Industrial IoT Device Health Monitoring Data Warehouse Best Practices

Build a multi-layer data warehouse from production-line sensor real-time data to output device health scores and predictive maintenance alerts. Using a dataset of 20 industrial devices and 100 sensor events, this guide walks through the complete end-to-end Kafka PIPE → Bronze → Silver → Gold pipeline, covering three key platform capabilities: BloomFilter Index, Column Masking, and SQL UDF.


Overview

The typical data pipeline for IoT device health monitoring is: sensor reporting → real-time ingestion → raw storage (Bronze) → cleansing and labeling (Silver) → metric aggregation and alerting (Gold).

Singdata Lakehouse addresses several core challenges through the following combination:

ChallengeSolution
Real-time sensor data ingestion with high-frequency millisecond writesKafka PIPE continuous ingestion — no need to write custom consumers
Automatic incremental computation across Bronze → Silver → GoldDynamic Table with declarative SQL; the system auto-schedules the dependency chain
Sensitive fields such as device location coordinates need maskingColumn Masking bound to the column, transparent to non-privileged users
device_id is a high-cardinality column with frequent point lookupsBloomFilter Index for fast on-demand filtering
Anomaly detection scoring logic is reusableSQL UDF encapsulating the weighted health score formula

SQL Commands Used

Command / FunctionPurposeNotes
CREATE TABLECreate the Bronze-layer raw event table and device master tableRegular tables, serving as upstream for Dynamic Tables
CREATE BLOOMFILTER INDEXCreate a BloomFilter index on the device_id columnSuitable for point-lookup filtering on high-cardinality columns
CREATE PIPECreate a Kafka continuous ingestion pipelineBound to the Bronze-layer target table
CREATE FUNCTIONCreate SQL UDF calc_health_scoreEncapsulates the weighted health scoring formula
ALTER TABLE ... CHANGE COLUMN ... SET MASKBind a Column Masking policyMasks sensitive latitude/longitude columns
CREATE DYNAMIC TABLECreate Silver / Gold layer incremental computation tablesSystem automatically detects upstream changes and refreshes incrementally
REFRESH DYNAMIC TABLEManually trigger a single refreshUsed during initial build or debugging

Prerequisites

All examples in this guide run under the iot_health schema.

CREATE SCHEMA IF NOT EXISTS iot_health;


Bronze Layer: Raw Sensor Event Table

Create Table

CREATE TABLE IF NOT EXISTS iot_health.bronze_sensor_events ( event_id STRING, device_id STRING, device_type STRING, temperature DOUBLE, vibration DOUBLE, pressure DOUBLE, humidity DOUBLE, fault_label INT, error_code STRING, event_time TIMESTAMP, ingest_time TIMESTAMP DEFAULT CURRENT_TIMESTAMP() );

ingest_time uses DEFAULT CURRENT_TIMESTAMP(), which is auto-populated when the Kafka PIPE writes data — no need to include it in the message body.

Create BloomFilter Index

Both the Silver and Gold layers will filter by device_id.
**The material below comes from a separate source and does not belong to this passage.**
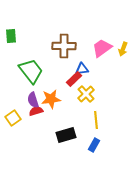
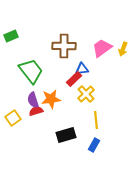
green rectangle: rotated 72 degrees clockwise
This column has cardinality on the order of the number of devices (high cardinality), making it a good candidate for a BloomFilter Index.

CREATE BLOOMFILTER INDEX IF NOT EXISTS idx_bf_device_id ON TABLE bronze_sensor_events (device_id);

Configure Kafka PIPE

The Kafka PIPE will attempt to connect to the Kafka broker and verify the subscription relationship during the DDL phase. Replace KAFKA_BROKER and TOPIC with your actual values before creating the pipe.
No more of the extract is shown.